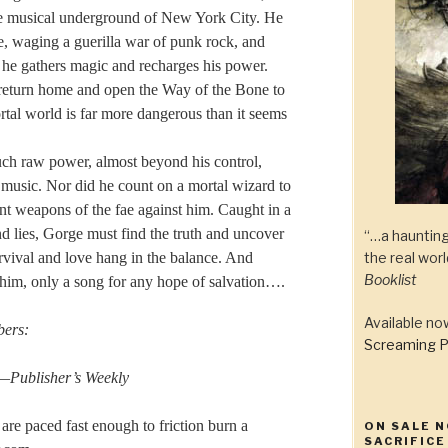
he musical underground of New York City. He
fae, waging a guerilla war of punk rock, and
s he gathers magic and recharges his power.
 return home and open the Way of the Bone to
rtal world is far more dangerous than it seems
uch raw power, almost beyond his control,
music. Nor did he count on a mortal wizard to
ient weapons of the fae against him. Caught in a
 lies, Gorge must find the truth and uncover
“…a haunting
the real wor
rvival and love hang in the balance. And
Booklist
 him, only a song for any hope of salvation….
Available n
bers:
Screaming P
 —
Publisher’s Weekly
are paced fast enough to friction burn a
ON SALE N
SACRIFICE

• • • • • • •

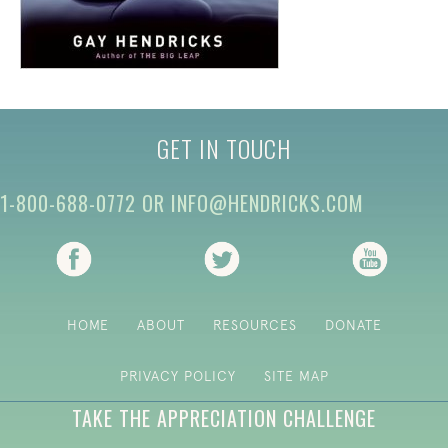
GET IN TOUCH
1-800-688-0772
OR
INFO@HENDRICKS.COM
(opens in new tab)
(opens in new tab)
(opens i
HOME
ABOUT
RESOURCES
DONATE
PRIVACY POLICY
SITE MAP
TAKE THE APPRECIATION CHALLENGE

• • • • • • •

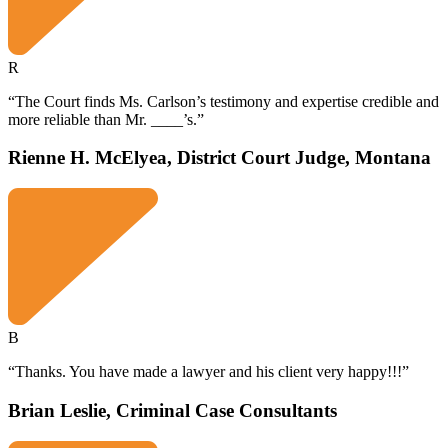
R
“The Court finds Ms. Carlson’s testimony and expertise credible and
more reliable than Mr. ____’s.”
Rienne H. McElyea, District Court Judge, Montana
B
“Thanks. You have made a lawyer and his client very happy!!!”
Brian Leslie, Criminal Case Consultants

• • • • • • •

## [Problem details]
Begin at the line above that has "GET IN TOUCH" and stop after the line that has "TAKE THE APPRECIATION CHALLENGE", copying each line exactly and adding nothing else.

## [Exercise response]
GET IN TOUCH
1-800-688-0772
OR
INFO@HENDRICKS.COM
(opens in new tab)
(opens in new tab)
(opens i
HOME
ABOUT
RESOURCES
DONATE
PRIVACY POLICY
SITE MAP
TAKE THE APPRECIATION CHALLENGE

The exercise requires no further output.